We have been expecting from the Kansas Supreme Court three cases on traffic stop law. All three came down last Friday and all three leaned heavily upon Rodriguez v. United States, a watershed 2015 U.S. Supreme Court traffic/dog sniff case (135 S.Ct. 1609). To say the least, these latest Kansas decisions have narrowed an officer’s ability at a routine traffic stop to inquire into matters not directly connected to the traffic infraction. If you stop cars as part of your duties, you will want to read and think about these cases because they are guaranteed to be the topic of discussion in your future suppression hearings.
I always try to keep these summaries as short as possible and because the cases are discussed jointly by the Court, I am going to dispense with the facts and pass along only the highlights.
The highlights of the cases are:
- The Court holds in Schooler that the officer had reasonable suspicion to detain the car for a drug dog, but 3 justices find potential future fault as discussed in #6 below. Jimenez holds the officer’s detailed questions into travel plans, which therefore delayed processing the driver’s license and outstanding warrant inquiries, measurably extended the stop. Lowery holds that the officer did not have reasonable suspicion to further detain the car (video did not support “extreme nervousness;” minor discrepancies in travel plans do not support reasonable suspicion; a third-party vehicle, when vehicle ownership, insurance, and registration are not in question, adds little; the destination of Colorado, when the driver’s license showed Colorado as the driver’s current address, is of no value; a vehicle’s tag showing multiple trips past a license plate reader, when there is no testimony as to the times and dates of the readings, was no evidence that the car had traveled on to Colorado; when investigating why a driver would fly one-way yet chose to drive back, the checking of online airline ticket prices for the day of the stop does not provide any legitimate information about the price of the tickets purchased on the earlier day.
- The following are the ordinary inquiries within the “mission” of all traffic stops: 1) checking the driver’s license; 2) inspecting the automobile’s registration and proof of insurance; 3) determining whether there are outstanding warrants against the driver; and, 4) the “negligibly burdensome precautions” for officer safety. Remember in a case a few weeks ago (State v. One 2008 Toyota) that criminal history (Triple I) is not an ordinary inquiry of every car stop. Officers should have an officer safety reason to inquire, or inquire while multitasking as explained below.
- Officers are to “diligently pursue the traffic investigation;” and, without consent or reasonable suspicion of a second crime, “on-scene investigation into other crimes . . . detours from the [that] mission [and becomes unlawful].”
- Travel plan questioning “is not always within a traffic stop’s scope.” Travel plans are best inquired about while other duties of the stop’s “mission” are occurring.

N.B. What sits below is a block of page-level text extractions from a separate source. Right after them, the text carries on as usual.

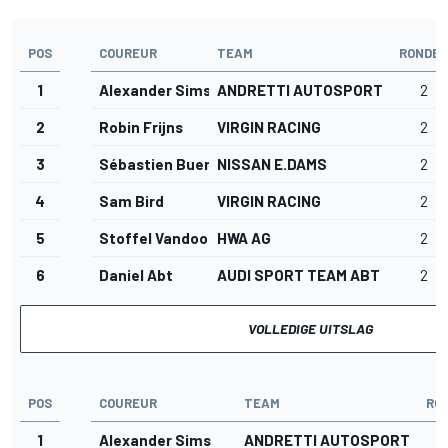
POS
COUREUR
TEAM
RONDE
1
Alexander Sims
ANDRETTI AUTOSPORT
2
2
Robin Frijns
VIRGIN RACING
2
3
Sébastien Buemi
NISSAN E.DAMS
2
4
Sam Bird
VIRGIN RACING
2
5
Stoffel Vandoorne
HWA AG
2
6
Daniel Abt
AUDI SPORT TEAM ABT
2
VOLLEDIGE UITSLAG
POS
COUREUR
TEAM
RO
1
Alexander Sims
ANDRETTI AUTOSPORT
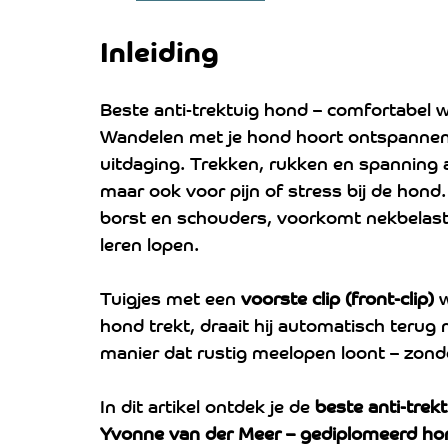
Inleiding
Beste anti-trektuig hond – comfortabel 
Wandelen met je hond hoort ontspannen t
uitdaging. Trekken, rukken en spanning aa
maar ook voor pijn of stress bij de hond
borst en schouders, voorkomt nekbelasti
leren lopen.
Tuigjes met een 
voorste clip (front-clip)
 
hond trekt, draait hij automatisch terug na
manier dat rustig meelopen loont – zon
In dit artikel ontdek je de 
beste anti-trek
Yvonne van der Meer – gediplomeerd ho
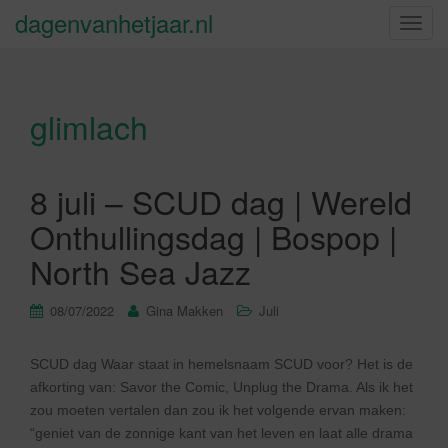
dagenvanhetjaar.nl
S
c
h
a
glimlach
k
e
l
n
8 juli – SCUD dag | Wereld
a
Onthullingsdag | Bospop |
v
i
North Sea Jazz
g
a
08/07/2022
Gina Makken
Juli
t
i
SCUD dag Waar staat in hemelsnaam SCUD voor? Het is de
e
afkorting van: Savor the Comic, Unplug the Drama. Als ik het
zou moeten vertalen dan zou ik het volgende ervan maken:
“geniet van de zonnige kant van het leven en laat alle drama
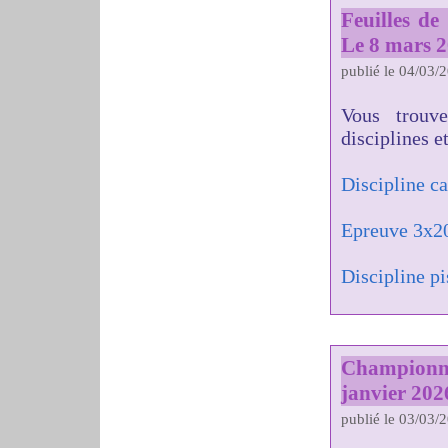
Feuilles d
Le 8 mars 
publié le 04/03/
Vous trouv
disciplines e
Discipline c
Epreuve 3x2
Discipline pi
Championn
janvier 202
publié le 03/03/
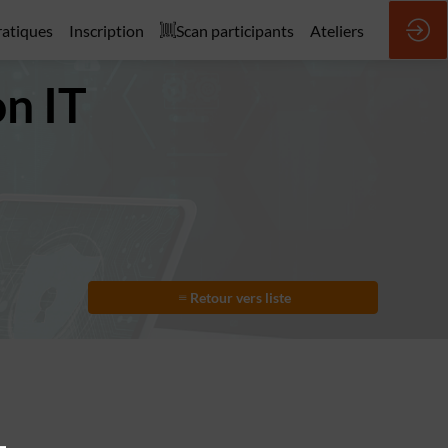
ratiques
Inscription
Scan participants
Ateliers
on IT
Retour vers liste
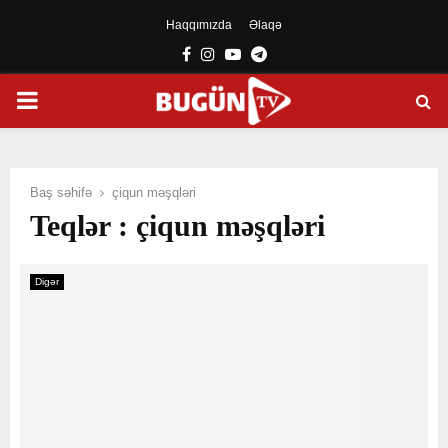
Haqqımızda
Əlaqə
Facebook
Instagram
Youtube
Telegram
PRIMARY
MENU
Baş səhifə
çiqun məşqləri
Teqlər : çiqun məşqləri
Digər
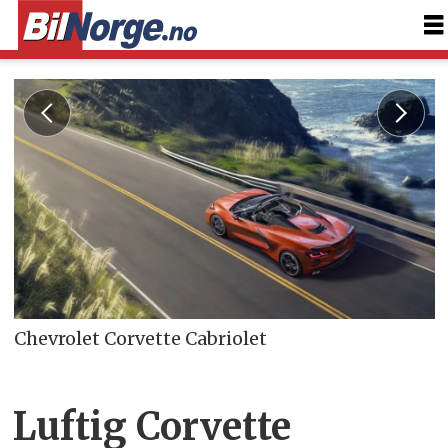
Chevrolet Corvette Cabriolet
Luftig Corvette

- Questioning “within the scope of the stop” are questions with a close connection to the initial infraction under investigation or to roadway safety, i.e. ensuring vehicles on the road are operated safely and responsibly. Without consent or reasonable suspicion of separate criminal activity, inquiries about subjects “outside the scope of the stop” must be done only at the same time as the officer is completing the tasks appropriate for the processing of the initial infraction. As the Court explained, that would be known as “overlapping” efforts or “multitasking.” Otherwise, the “outside the scope” questioning unlawfully extends the duration of the stop.

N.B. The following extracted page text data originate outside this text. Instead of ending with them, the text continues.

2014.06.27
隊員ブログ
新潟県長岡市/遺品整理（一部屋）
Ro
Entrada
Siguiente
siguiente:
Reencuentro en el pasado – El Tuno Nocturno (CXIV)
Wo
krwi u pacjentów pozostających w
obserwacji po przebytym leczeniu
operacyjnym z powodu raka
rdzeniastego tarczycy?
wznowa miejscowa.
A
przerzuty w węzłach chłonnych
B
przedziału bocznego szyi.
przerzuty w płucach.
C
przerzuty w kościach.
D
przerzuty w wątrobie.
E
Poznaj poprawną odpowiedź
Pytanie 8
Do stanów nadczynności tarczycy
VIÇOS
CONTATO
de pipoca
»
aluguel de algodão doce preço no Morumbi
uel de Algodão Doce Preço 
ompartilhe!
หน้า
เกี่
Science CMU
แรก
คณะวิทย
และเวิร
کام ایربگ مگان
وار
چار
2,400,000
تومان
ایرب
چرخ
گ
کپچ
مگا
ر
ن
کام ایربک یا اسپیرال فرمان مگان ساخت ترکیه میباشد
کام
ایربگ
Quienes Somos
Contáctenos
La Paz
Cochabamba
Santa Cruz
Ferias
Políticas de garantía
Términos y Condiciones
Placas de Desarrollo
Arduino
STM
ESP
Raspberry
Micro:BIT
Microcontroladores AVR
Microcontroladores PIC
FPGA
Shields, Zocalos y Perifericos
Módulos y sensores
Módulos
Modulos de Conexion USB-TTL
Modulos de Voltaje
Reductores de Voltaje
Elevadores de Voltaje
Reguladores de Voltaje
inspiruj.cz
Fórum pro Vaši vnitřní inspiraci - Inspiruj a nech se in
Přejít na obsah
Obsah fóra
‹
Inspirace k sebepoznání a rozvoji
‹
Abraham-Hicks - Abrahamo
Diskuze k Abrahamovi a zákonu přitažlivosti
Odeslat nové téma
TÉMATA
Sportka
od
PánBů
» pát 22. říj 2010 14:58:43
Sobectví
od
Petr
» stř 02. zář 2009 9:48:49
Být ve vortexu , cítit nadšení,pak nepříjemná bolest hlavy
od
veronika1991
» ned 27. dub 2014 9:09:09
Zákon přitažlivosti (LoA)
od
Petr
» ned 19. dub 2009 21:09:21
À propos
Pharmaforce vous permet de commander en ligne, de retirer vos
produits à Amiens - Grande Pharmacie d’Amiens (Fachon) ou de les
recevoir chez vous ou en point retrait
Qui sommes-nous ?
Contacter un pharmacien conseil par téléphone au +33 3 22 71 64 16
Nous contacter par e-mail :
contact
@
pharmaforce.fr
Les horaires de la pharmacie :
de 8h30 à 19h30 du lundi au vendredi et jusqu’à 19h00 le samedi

- Courts are to review traffic stops on a case-by-case basis; a particular stop’s reasonableness of time depends upon what the particular officer did or did not do during the particular stop; how long other similar types of past traffic stops have taken is irrelevant. And, courts are to “guard” against “mission creep” referring to officers conflating the inquiries that are approved with inquiries that are either unwarranted or unauthorized.

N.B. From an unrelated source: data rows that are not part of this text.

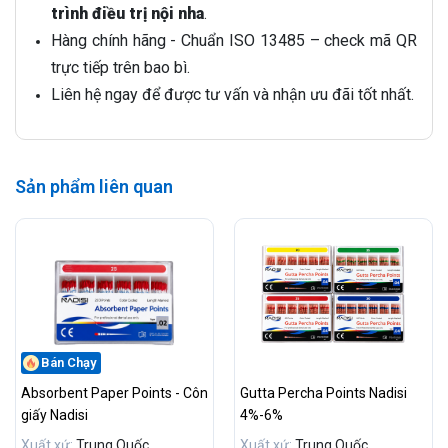
trình điều trị nội nha
.
Hàng chính hãng - Chuẩn ISO 13485 – check mã QR
trực tiếp trên bao bì.
Liên hệ ngay để được tư vấn và nhận ưu đãi tốt nhất.
Sản phẩm liên quan
Bán Chạy
Absorbent Paper Points - Côn
Gutta Percha Points Nadisi
giấy Nadisi
4%-6%
Xuất xứ:
Trung Quốc
Xuất xứ:
Trung Quốc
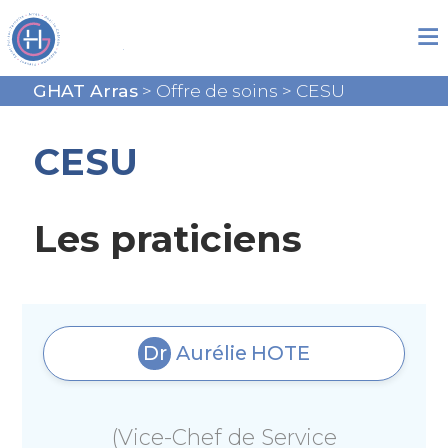
GHAT Arras
>
Offre de soins
>
CESU
CESU
Les praticiens
Dr
Aurélie
HOTE
(Vice-Chef de Service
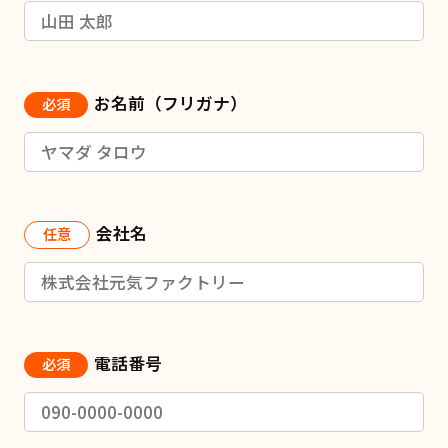
お名前（フリガナ）
必須
会社名
任意
電話番号
必須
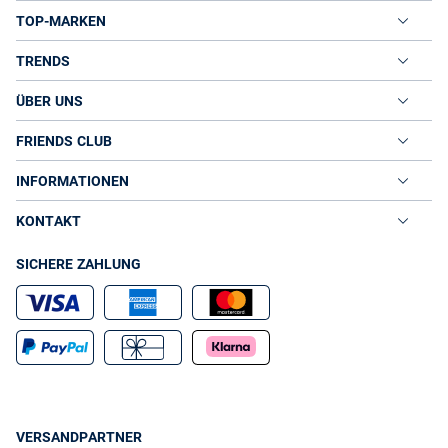
TOP-MARKEN
TRENDS
ÜBER UNS
FRIENDS CLUB
INFORMATIONEN
KONTAKT
SICHERE ZAHLUNG
VERSANDPARTNER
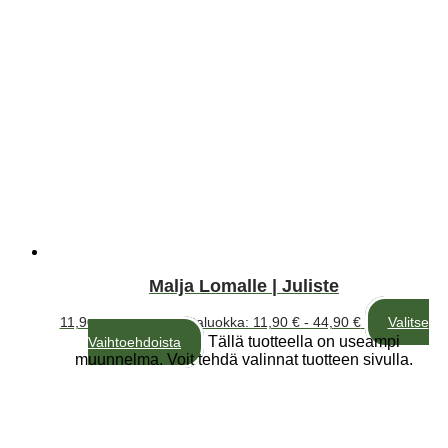
Malja Lomalle | Juliste
11,90
€
–
44,90
€
Hintaluokka: 11,90 € - 44,90 €
Valitse
Tällä tuotteella on useampi
Vaihtoehdoista
muunnelma. Voit tehdä valinnat tuotteen sivulla.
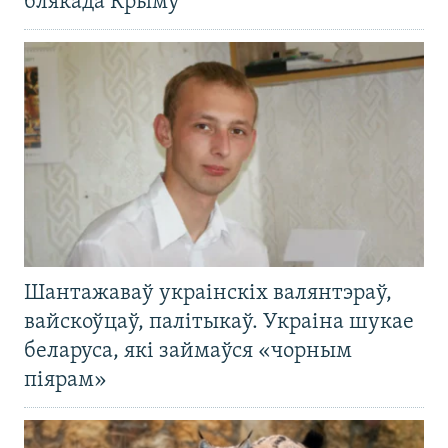
блякада Крыму
Шантажаваў украінскіх валянтэраў,
вайскоўцаў, палітыкаў. Украіна шукае
беларуса, які займаўся «чорным
піярам»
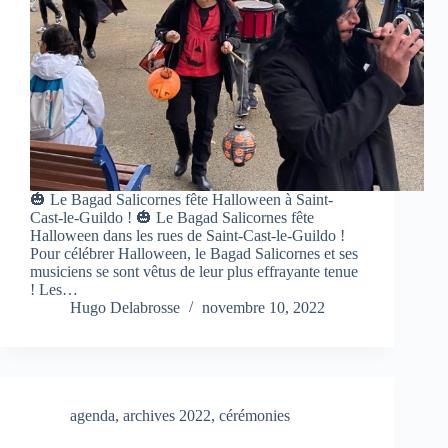
🎃 Le Bagad Salicornes fête Halloween à Saint-
Cast-le-Guildo ! 🎃 Le Bagad Salicornes fête
Halloween dans les rues de Saint-Cast-le-Guildo !
Pour célébrer Halloween, le Bagad Salicornes et ses
musiciens se sont vêtus de leur plus effrayante tenue
! Les…
Hugo Delabrosse
novembre 10, 2022
agenda
,
archives 2022
,
cérémonies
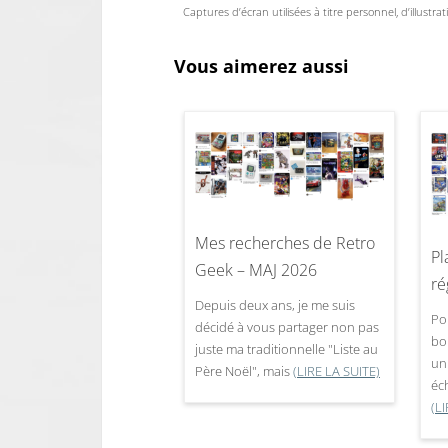
Captures d’écran utilisées à titre personnel, d’illustra
Vous aimerez aussi
Mes recherches de Retro
Pl
Geek – MAJ 2026
ré
Depuis deux ans, je me suis
Po
décidé à vous partager non pas
bo
juste ma traditionnelle "Liste au
un
Père Noël", mais
(LIRE LA SUITE)
éc
(L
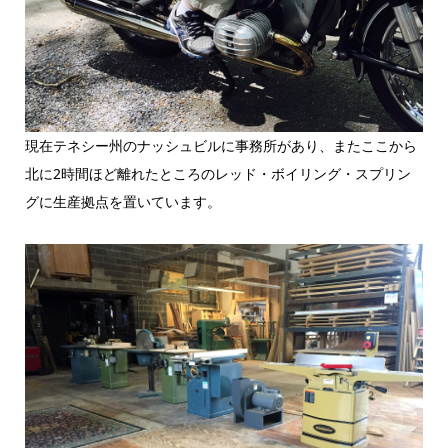
現在テネシー州のナッシュビルに事務所があり、またここから
北に2時間ほど離れたところのレッド・ボイリング・スプリン
グに生産拠点を置いています。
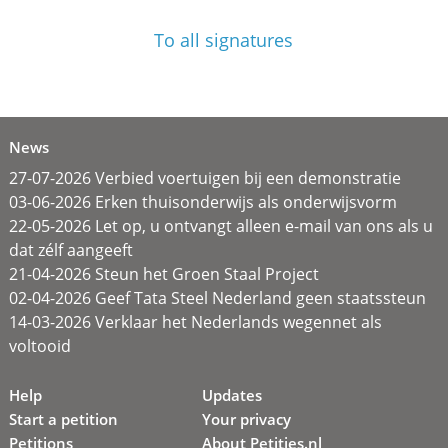
To all signatures
News
27-07-2026 Verbied voertuigen bij een demonstratie
03-06-2026 Erken thuisonderwijs als onderwijsvorm
22-05-2026 Let op, u ontvangt alleen e-mail van ons als u
dat zélf aangeeft
21-04-2026 Steun het Groen Staal Project
02-04-2026 Geef Tata Steel Nederland geen staatssteun
14-03-2026 Verklaar het Nederlands wegennet als
voltooid
Help
Updates
Start a petition
Your privacy
Petitions
About Petities.nl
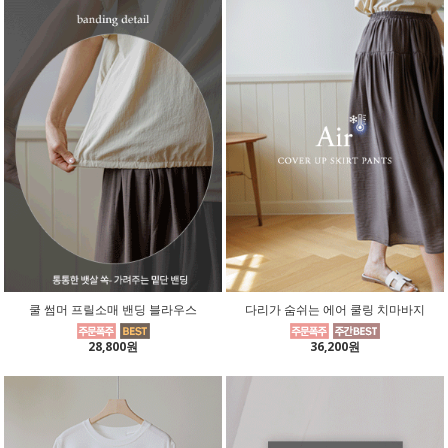
쿨 썸머 프릴소매 밴딩 블라우스
다리가 숨쉬는 에어 쿨링 치마바지
28,800원
36,200원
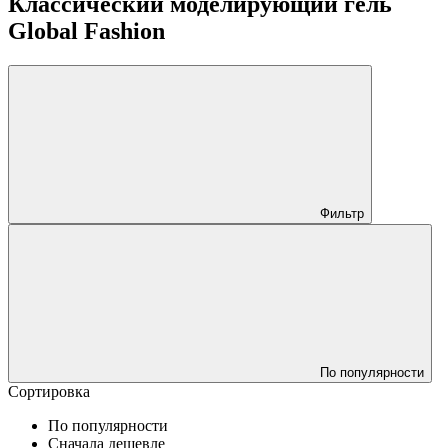
Классический моделирующий гель
Global Fashion
Фильтр
По популярности
Сортировка
По популярности
Сначала дешевле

- Concerning those officers having developed reasonable suspicion of a second crime (and thus having the authority to continue to detain and question the driver) but who choose to hold in reserve such detention authority and simply tell the driver that he or she is free to go (in an effort to transform the detention into a consensual encounter allowing the officer to request consent to search the car): Justice Rosen (joined by Justices Johnson and Beier) noted at the end of Schooler that, “the issue of whether any consent or confession was voluntary is a question for another day . . . However, there should be no doubt that constitutional concerns arise when a detained traveler on the roadway is purposely misinformed that the basis for the detention is no longer in place and as a result the traveler is free to leave. . . I would caution law enforcement officers against using the promise of freedom in any attempt to circumvent the protections afforded by our Constitution.”
The bottom line issues in traffic stops continue to be scope of the inquires, and the duration of the stop. For criminal interdiction purposes, the best practice will be multitasking: the ability to do two things at once will help prevent a car stop from being unlawfully extended. Barring a driver’s consent or the development of reasonable suspicion of a second crime, officers should inquire about things outside the scope of the original reason for the stop only while performing the “mission” of a car stop: which is usually the enforcement of the traffic infraction.
Although not a question before the Court here, I predict that the next big issue will be the intersection of the car stop’s “mission” and the speaking with passengers. To be safe, multitasking will be the word of the day there, too.